Yapı kayıt belgesinin sağladığı olanaklar ise şu şekilde ifade edilebilir: Kanun maddesine göre “Yapı kayıt belgesi verilen yapılarla ilgili İmar Kanunu uyarınca alınmış yıkım kararları iptal edilir. Yapı ruhsatı alıp da yapı kullanma izin belgesi almamış veya yapı ruhsatı bulunmayan yapılarda, yapı kayıt belgesi ile maliklerin tamamının muvafakatinin bulunması ve imar planlarında umumi hizmet alanlarına denk gelen alanların terk edilmesi halinde yapı kullanma izin belgesi aranmaksızın cins değişikliği ve kat mülkiyeti tesis edilebilir.“ Yapı kayıt belgesi, yapının yeniden yapılmasına veya kentsel dönüşüm uygulamasına kadar geçerlidir.” Aşağıda listelenen yapılar Madde hükümlerinden yararlandırılamaz:

  • Üçüncü kişilere ait özel mülkiyete konu taşınmazlarda bulunan yapılar,
  • Kesinleşmiş planlar neticesinde sosyal donatı alanı olarak belirlenmiş ve Maliye Bakanlığı’nca aynı amaçla değerlendirilmek üzere ilgili kurumlara tahsis edilmiş Hazineye ait taşınmazlar üzerindeki yapılar,
  • 18/11/1983 tarihli ve 2960 sayılı Boğaziçi Kanunu’nda tanımlanan Boğaziçi sahil şeridi ve öngörünüm bölgesi içinde, 3194 sayılı Kanunun geçici 16. maddesi uyarınca adı geçen Kanuna eklenmiş olan kroki ile listede sınır ve koordinatları gösterilen alanda yer alan yapılar,
  • İstanbul Tarihî Yarımada içinde 3194 sayılı Kanunun geçici 16. maddesi uyarınca adı geçen Kanuna eklenmiş olan kroki ile listede sınır ve koordinatları gösterilen alanlarda yer alan yapılar,
  • 19/05/2014 tarihli ve 6546 sayılı Çanakkale Savaşları Gelibolu Tarihî Alan Başkanlığı Kurulması Hakkında Kanun’un 2. maddesinin birinci fıkrasının (e) bendinde belirlenmiş tarihî alanda yer alan yapılar,

Geçici 16. madde ile kesin olarak yapı kayıt belgesi düzenlenemeyecek olanlar yukarıdaki listelenmiş iken, bu maddenin bazı fıkralarında özel kanunlar kapsamında kalan yapı kayıt belgesi almış yapılar için bazı işlemlerin yapılamayacağından bahsedilmektedir.

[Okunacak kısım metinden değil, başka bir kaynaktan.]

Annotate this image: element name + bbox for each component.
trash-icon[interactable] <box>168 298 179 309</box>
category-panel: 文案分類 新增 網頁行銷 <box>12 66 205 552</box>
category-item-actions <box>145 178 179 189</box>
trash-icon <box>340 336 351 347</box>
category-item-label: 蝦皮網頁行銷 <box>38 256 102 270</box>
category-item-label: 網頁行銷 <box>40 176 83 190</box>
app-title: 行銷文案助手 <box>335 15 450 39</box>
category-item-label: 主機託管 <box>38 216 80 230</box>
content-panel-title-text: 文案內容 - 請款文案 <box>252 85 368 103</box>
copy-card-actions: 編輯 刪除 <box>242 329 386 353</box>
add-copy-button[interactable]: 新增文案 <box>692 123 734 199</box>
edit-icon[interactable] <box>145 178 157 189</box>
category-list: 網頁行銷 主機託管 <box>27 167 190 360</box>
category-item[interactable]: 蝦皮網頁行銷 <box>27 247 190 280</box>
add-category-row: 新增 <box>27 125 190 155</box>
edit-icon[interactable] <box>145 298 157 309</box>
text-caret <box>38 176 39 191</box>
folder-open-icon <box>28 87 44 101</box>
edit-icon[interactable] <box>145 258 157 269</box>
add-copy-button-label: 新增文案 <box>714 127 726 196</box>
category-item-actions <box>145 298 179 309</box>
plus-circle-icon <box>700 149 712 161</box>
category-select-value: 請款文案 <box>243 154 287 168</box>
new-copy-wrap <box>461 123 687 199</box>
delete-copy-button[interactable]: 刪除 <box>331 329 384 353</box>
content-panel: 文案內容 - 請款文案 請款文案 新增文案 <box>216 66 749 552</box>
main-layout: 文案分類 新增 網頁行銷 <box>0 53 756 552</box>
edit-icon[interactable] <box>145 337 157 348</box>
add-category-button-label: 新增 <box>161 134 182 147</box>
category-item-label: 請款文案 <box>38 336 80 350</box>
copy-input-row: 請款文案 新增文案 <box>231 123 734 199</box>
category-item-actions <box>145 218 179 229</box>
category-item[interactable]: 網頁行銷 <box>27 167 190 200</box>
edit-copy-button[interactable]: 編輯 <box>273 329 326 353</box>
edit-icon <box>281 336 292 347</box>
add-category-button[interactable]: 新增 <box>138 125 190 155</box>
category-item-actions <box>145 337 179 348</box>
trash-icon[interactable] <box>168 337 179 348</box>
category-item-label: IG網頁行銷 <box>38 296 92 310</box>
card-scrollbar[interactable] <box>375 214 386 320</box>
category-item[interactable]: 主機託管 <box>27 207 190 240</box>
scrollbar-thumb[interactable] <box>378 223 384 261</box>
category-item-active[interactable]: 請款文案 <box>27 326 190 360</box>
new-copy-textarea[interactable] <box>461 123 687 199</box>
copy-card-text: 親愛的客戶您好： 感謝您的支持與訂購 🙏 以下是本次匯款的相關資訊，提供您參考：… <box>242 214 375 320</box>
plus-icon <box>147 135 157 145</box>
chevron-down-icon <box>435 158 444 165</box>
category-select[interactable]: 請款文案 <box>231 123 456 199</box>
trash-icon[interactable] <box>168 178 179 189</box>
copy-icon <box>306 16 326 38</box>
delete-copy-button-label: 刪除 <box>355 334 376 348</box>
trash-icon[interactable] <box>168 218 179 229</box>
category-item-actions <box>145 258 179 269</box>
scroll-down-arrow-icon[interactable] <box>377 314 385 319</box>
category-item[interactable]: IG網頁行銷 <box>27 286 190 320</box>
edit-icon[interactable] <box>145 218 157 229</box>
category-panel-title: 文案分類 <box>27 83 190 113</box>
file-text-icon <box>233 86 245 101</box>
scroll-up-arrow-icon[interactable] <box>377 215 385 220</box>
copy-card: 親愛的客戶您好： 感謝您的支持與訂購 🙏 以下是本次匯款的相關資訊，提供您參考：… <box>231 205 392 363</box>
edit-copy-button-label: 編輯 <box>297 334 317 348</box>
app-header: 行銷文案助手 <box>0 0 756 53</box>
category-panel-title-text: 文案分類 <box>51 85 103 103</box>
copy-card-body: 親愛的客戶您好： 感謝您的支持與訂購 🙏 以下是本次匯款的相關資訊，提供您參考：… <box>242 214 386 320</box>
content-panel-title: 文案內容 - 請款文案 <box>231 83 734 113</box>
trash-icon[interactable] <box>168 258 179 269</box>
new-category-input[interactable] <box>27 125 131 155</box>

Örneğin, “Yapı Kayıt Belgesi alınan yapıların Hazineye ait taşınmazlar üzerine inşa edilmiş olması halinde, bu taşınmazlardan ‘özel kanunlar’ kapsamında kalan ve bu özel kanunlara göre değerlendirilmesi gerekenler dışında kalanlar Bakanlığa tahsis edilir. Tahsis işleminden sonra, Yapı Kayıt Belgesi sahipleri ile bunların kanuni veya akdi haleflerinin talepleri üzerine bu taşınmazlar Bakanlıkça rayiç bedel üzerinden doğrudan satılır.”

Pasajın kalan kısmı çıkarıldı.